US’s latest response on digital and the OECD discussions
US’s latest response on digital and the OECD discussion
The US opens new Section 301 investigations into various Digital Services Taxes and withdraws from the current OECD Pillar one discussions.
Over the past few weeks, the US showed its clear stance that unilateral Digital Services Taxes (DST) aimed at US multinationals will never be acceptable to the US by initiating new Section 301 investigations into various DST adopted or proposed in 10 countries, including the UK. At the OECD level, the US also indicated that it will not agree to the proposed Pillar one changes as currently envisaged and decided to withdraw temporarily from the OECD Pillar one discussions, whilst it did indicate a hope that Pillar one can be picked up later in the year and that agreement can still be reached by year-end.
New Section 301 investigations
New Section 301 investigations were launched on 2 June 2020 into the DST adopted or proposed in Austria, Brazil, the Czech Republic, the European Union, India, Indonesia, Italy, Spain, Turkey as well as the UK on the grounds that such DST:
- “discriminate against US companies”;
- “are retroactive in nature”; and
- “constitute possible unreasonable tax policy by diverging from norms reflected in the US and international tax systems (i.e. extraterritoriality, taxing revenue not income and [having] a purpose of penalising particular technology companies for their commercial success)”.

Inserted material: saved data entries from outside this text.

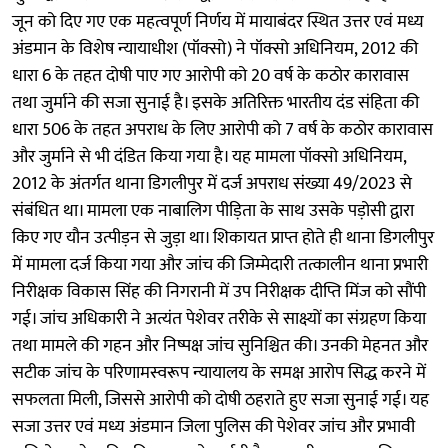
जून को दिए गए एक महत्वपूर्ण निर्णय में मायाबंदर स्थित उत्तर एवं मध्य
अंडमान के विशेष न्यायाधीश (पॉक्सो) ने पॉक्सो अधिनियम, 2012 की
धारा 6 के तहत दोषी पाए गए आरोपी को 20 वर्ष के कठोर कारावास
तथा जुर्माने की सजा सुनाई है। इसके अतिरिक्त भारतीय दंड संहिता की
धारा 506 के तहत अपराध के लिए आरोपी को 7 वर्ष के कठोर कारावास
और जुर्माने से भी दंडित किया गया है। यह मामला पॉक्सो अधिनियम,
2012 के अंतर्गत थाना डिगलीपुर में दर्ज अपराध संख्या 49/2023 से
संबंधित था। मामला एक नाबालिग पीड़िता के साथ उसके पड़ोसी द्वारा
किए गए यौन उत्पीड़न से जुड़ा था। शिकायत प्राप्त होते ही थाना डिगलीपुर
में मामला दर्ज किया गया और जांच की जिम्मेदारी तत्कालीन थाना प्रभारी
निरीक्षक विकास सिंह की निगरानी में उप निरीक्षक दीप्ति मिंज को सौंपी
गई। जांच अधिकारी ने अत्यंत पेशेवर तरीके से साक्ष्यों का संग्रहण किया
तथा मामले की गहन और निष्पक्ष जांच सुनिश्चित की। उनकी मेहनत और
सटीक जांच के परिणामस्वरूप न्यायालय के समक्ष आरोप सिद्ध करने में
सफलता मिली, जिससे आरोपी को दोषी ठहराते हुए सजा सुनाई गई। यह
सजा उत्तर एवं मध्य अंडमान जिला पुलिस की पेशेवर जांच और प्रभावी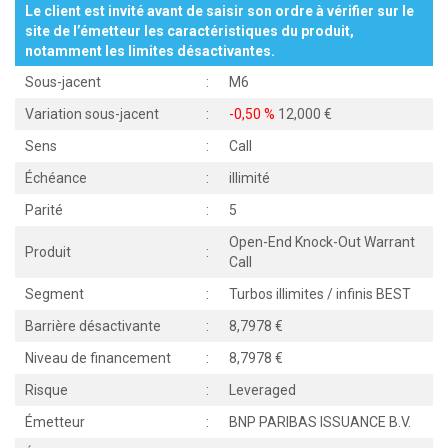
Le client est invité avant de saisir son ordre à vérifier sur le
site de l’émetteur les caractéristiques du produit,
notamment les limites désactivantes.
Sous-jacent
:
M6
Variation sous-jacent
:
-0,50 %
12,000
Sens
:
Call
Échéance
:
illimité
Parité
:
5
Open-End Knock-Out Warrant
Produit
:
Call
Segment
:
Turbos illimites / infinis BEST
Barrière désactivante
:
8,7978
Niveau de financement
:
8,7978
Risque
:
Leveraged
Émetteur
:
BNP PARIBAS ISSUANCE B.V.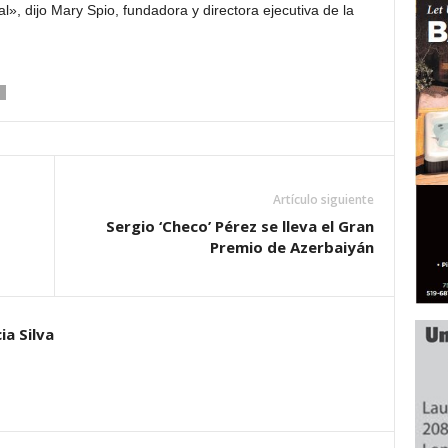
», dijo Mary Spio, fundadora y directora ejecutiva de la
Artículo siguiente
Sergio ‘Checo’ Pérez se lleva el Gran
Premio de Azerbaiyán
ia Silva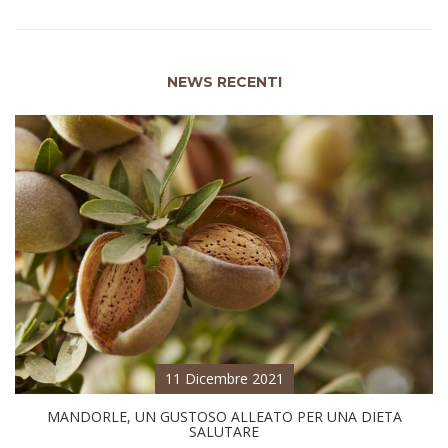
NEWS RECENTI
11 Dicembre 2021
MANDORLE, UN GUSTOSO ALLEATO PER UNA DIETA
SALUTARE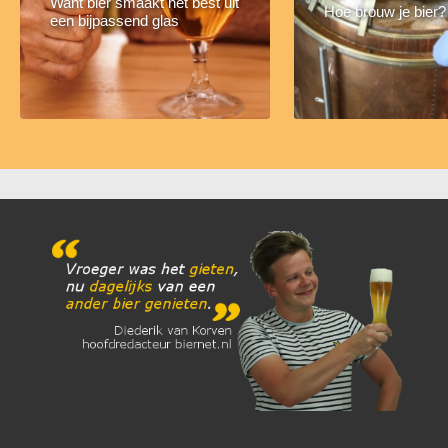
Want bier smaakt het best uit
Hoe brouw je bier?
een bijpassend glas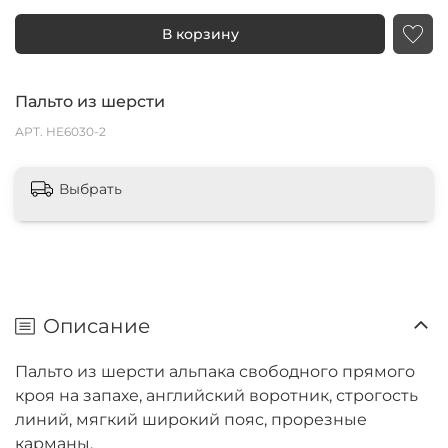
В корзину
Пальто из шерсти
АРТ.
HE6030-2
Выбрать
Описание
Пальто из шерсти альпака свободного прямого
кроя на запахе, английский воротник, строгость
линий, мягкий широкий пояс, прорезные
карманы.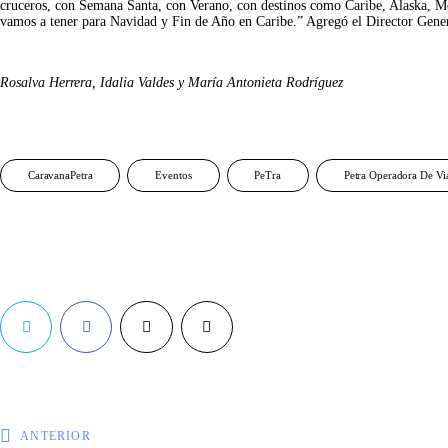
cruceros, con Semana Santa, con Verano, con destinos como Caribe, Alaska, Me
vamos a tener para Navidad y Fin de Año en Caribe.” Agregó el Director Gener
Rosalva Herrera, Idalia Valdes y María Antonieta Rodríguez
CaravanaPetra
Eventos
PeTra
Petra Operadora De Via
ANTERIOR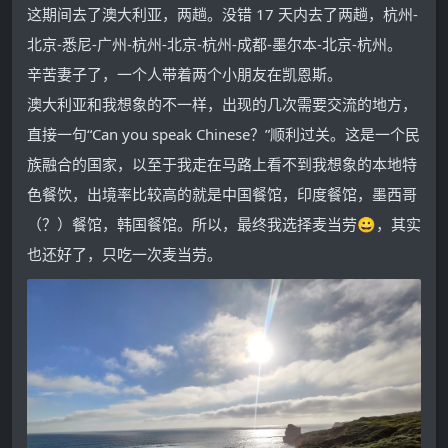
这期间去了澳大利亚，两趟。没错 17 天内去了两趟，杭州-
北京-悉尼-广州-杭州-北京-杭州-成都-墨尔本-北京-杭州。
辛苦妻子了，一个人带着两个小朋友在凯恩斯。
澳大利亚和我想象的不一样，出现的几次需要交流的地方，
直接一句“Can you speak Chinese？”顺利过关。这是一个民
族融合的国家，以至于我走在马路上看不到我想象的本地特
色餐饮，出境率比较高的就是中国餐馆，印度餐馆，墨西哥
（？）餐馆，韩国餐馆。所以，最终我选择麦当劳😀，其实
也还好了，只吃一次麦当劳。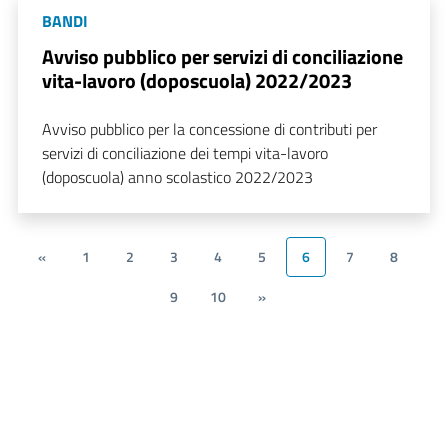
BANDI
Avviso pubblico per servizi di conciliazione
vita-lavoro (doposcuola) 2022/2023
Avviso pubblico per la concessione di contributi per
servizi di conciliazione dei tempi vita-lavoro
(doposcuola) anno scolastico 2022/2023
«
1
2
3
4
5
6
7
8
9
10
»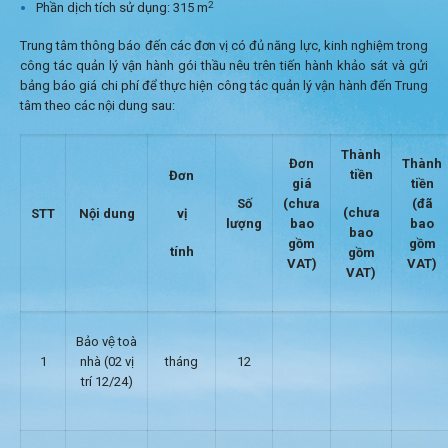
2
Phần dịch tích sử dụng: 315 m
Trung tâm thông báo đến các đơn vị có đủ năng lực, kinh nghiệm trong
công tác quản lý vận hành gói thầu nêu trên tiến hành khảo sát và gửi
bảng báo giá chi phí để thực hiện công tác quản lý vận hành đến Trung
tâm theo các nội dung sau:
Thành
Đơn
Thành
tiền
Đơn
giá
tiền
Số
(chưa
(đã
(chưa
vị
STT
Nội dung
lượng
bao
bao
bao
gồm
gồm
tính
gồm
VAT)
VAT)
VAT)
Bảo vệ toà
1
nhà (02 vị
tháng
12
trí 12/24)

The investigations allow the Office of the United States Trade Representative (USTR) to investigate and respond to a foreign country’s action which may be viewed as unfair or discriminatory and negatively affects US commerce. If the USTR determines the DST to be discriminatory, it will review and take appropriate action. The deadline for public comment is 15 July 2020.
This is not the first US investigation into a DST. In December 2019, the USTR found the French DST is unreasonable, discriminatory and burdensome on the US economy. This resulted in the US considering the imposition of significant tariffs on French imports. Nevertheless, the US agreed to delay tariff imposition after France agreed to suspend further collections of its DST pending OECD negotiations.

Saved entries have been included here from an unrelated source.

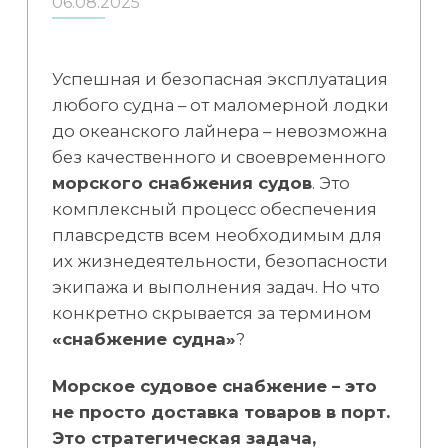
06.08.2025
Успешная и безопасная эксплуатация
любого судна – от маломерной лодки
до океанского лайнера – невозможна
без качественного и своевременного
морского снабжения судов
. Это
комплексный процесс обеспечения
плавсредств всем необходимым для
их жизнедеятельности, безопасности
экипажа и выполнения задач. Но что
конкретно скрывается за термином
«снабжение судна»
?
Морское судовое снабжение – это
не просто доставка товаров в порт.
Это стратегическая задача,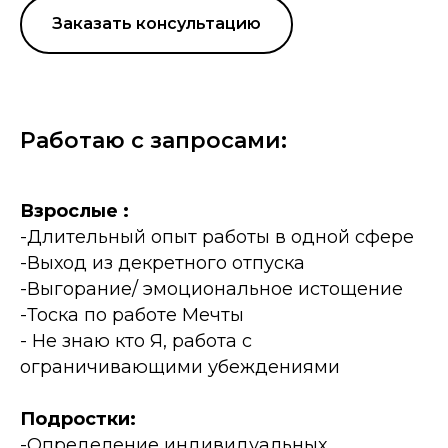
Заказать консультацию
Работаю с запросами:
Взрослые :
-Длительный опыт работы в одной сфере
-Выход из декретного отпуска
-Выгорание/ эмоциональное истощение
-Тоска по работе Мечты
- Не знаю кто Я, работа с
ограничивающими убеждениями
Подростки:
-Определение индивидуальных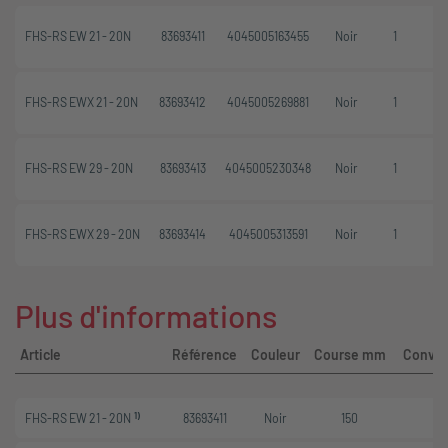
FHS-RS EW 21 - 20N
83693411
4045005163455
Noir
1
FHS-RS EWX 21 - 20N
83693412
4045005269881
Noir
1
FHS-RS EW 29 - 20N
83693413
4045005230348
Noir
1
FHS-RS EWX 29 - 20N
83693414
4045005313591
Noir
1
Plus d'informations
Article
Référence
Couleur
Course mm
Convie
1)
FHS-RS EW 21 - 20N
83693411
Noir
150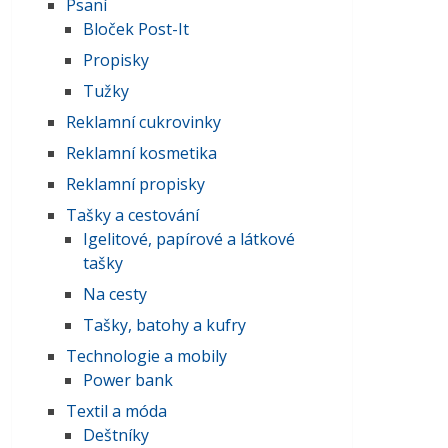
Psaní
Bloček Post-It
Propisky
Tužky
Reklamní cukrovinky
Reklamní kosmetika
Reklamní propisky
Tašky a cestování
Igelitové, papírové a látkové
tašky
Na cesty
Tašky, batohy a kufry
Technologie a mobily
Power bank
Textil a móda
Deštníky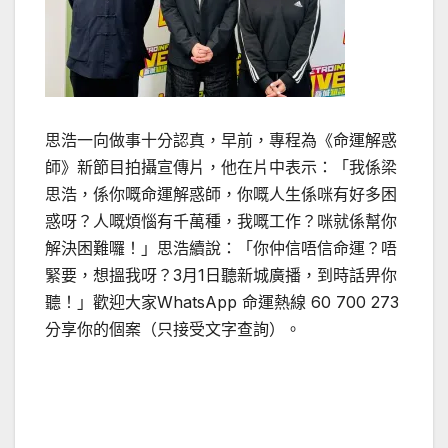
思浩一向做事十分認真，早前，專程為《命運解惑
師》新節目拍攝宣傳片，他在片中表示：「我係梁
思浩，係你嘅命運解惑師，你嘅人生係咪有好多困
惑呀？人嘅煩惱有千萬種，我嘅工作？咪就係幫你
解決困難囉！」思浩續說：「你仲信唔信命運？唔
緊要，想搵我呀？3月1日聽新城廣播，到時話畀你
聽！」歡迎大家WhatsApp 命運熱線 60 700 273
分享你的個案（只接受文字查詢）。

US’ latest response to Pillar one and Pillar two
On 12 June 2020, the US Treasury Secretary sent a letter to the Finance Ministers of France, Italy, Spain, and the UK informing them that the US considers the ongoing OECD Pillar one work to have reached an impasse.
Within the letter, the US stated they would not agree to the proposed Pillar one changes as currently envisaged and called for the ongoing Pillar one discussions to be suspended for now. In the meantime, the letter encourages the other countries involved in the ongoing OECD Pillar one discussions to recognise that more time is needed to have a sensible debate that generates a multilateral solution.
The letter also indicates that Pillar two remains on track, and Secretary Mnuchin states that the US hopes to see an agreement reached on that workstream before the end of 2020.
The letter goes on to emphasise that the US is ready to take retaliatory action against unilateral DSTs like those in France, Italy, Spain, and the UK. As mentioned above, the US and France have reached an agreement to delay tariff imposition provided that French DST collection is suspended pending OECD negotiations. However, the US withdrawal from the Pillar one discussions raises the prospect of the US-French accord now falling away.
The OECD responded to the US letter and confirmed that all countries should continue to participate and negotiate in order to reach a global solution by the end of the year. The OECD emphasised that if a ’multilateral solution’ is not reached, countries will continue to pursue unilateral approaches. As a result, this will significantly increase the risk of tax disputes as well as intensify trade tension between jurisdictions.